DATA SHOWN:
>>

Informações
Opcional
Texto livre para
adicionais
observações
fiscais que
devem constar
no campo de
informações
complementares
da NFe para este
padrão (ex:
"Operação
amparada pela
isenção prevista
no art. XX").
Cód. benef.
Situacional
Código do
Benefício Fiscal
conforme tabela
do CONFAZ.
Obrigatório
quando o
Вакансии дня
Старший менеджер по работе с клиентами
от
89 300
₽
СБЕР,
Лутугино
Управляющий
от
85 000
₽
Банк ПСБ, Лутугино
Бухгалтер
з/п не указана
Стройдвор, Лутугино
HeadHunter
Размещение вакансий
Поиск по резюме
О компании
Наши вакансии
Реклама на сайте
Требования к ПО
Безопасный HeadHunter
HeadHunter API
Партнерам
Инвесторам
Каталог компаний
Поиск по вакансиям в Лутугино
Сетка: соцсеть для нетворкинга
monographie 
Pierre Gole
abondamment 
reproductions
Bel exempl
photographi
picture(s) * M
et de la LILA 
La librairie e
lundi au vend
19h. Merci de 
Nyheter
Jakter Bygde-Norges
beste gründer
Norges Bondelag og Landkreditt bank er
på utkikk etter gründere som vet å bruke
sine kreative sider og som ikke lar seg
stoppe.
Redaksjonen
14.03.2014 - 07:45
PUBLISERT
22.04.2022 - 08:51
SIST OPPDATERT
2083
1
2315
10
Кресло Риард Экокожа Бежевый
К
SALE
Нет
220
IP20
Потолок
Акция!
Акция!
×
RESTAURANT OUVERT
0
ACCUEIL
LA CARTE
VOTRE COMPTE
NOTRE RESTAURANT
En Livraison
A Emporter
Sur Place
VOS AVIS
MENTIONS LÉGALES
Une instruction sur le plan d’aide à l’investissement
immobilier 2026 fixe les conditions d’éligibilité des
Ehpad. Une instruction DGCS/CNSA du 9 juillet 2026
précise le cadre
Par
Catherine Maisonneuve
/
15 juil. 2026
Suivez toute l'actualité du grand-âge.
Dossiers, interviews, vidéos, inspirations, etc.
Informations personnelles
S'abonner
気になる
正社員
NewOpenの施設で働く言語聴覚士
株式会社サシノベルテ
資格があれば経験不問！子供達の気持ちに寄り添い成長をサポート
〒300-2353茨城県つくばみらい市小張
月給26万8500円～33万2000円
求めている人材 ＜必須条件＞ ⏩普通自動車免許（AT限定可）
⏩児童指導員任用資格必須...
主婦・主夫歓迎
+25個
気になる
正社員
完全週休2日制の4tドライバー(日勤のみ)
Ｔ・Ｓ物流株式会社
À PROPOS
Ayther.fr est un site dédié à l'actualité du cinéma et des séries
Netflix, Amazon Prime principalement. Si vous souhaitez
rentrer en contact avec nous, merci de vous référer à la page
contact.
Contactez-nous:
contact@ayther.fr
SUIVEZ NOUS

<<

TASK: All lines above from the one holding "fiscais que" to the one holding "Вакансии дня", inclusive, are to be copied exactly; no other line is wanted.

EXERCISE RESULT:
fiscais que
devem constar
no campo de
informações
complementares
da NFe para este
padrão (ex:
"Operação
amparada pela
isenção prevista
no art. XX").
Cód. benef.
Situacional
Código do
Benefício Fiscal
conforme tabela
do CONFAZ.
Obrigatório
quando o
Вакансии дня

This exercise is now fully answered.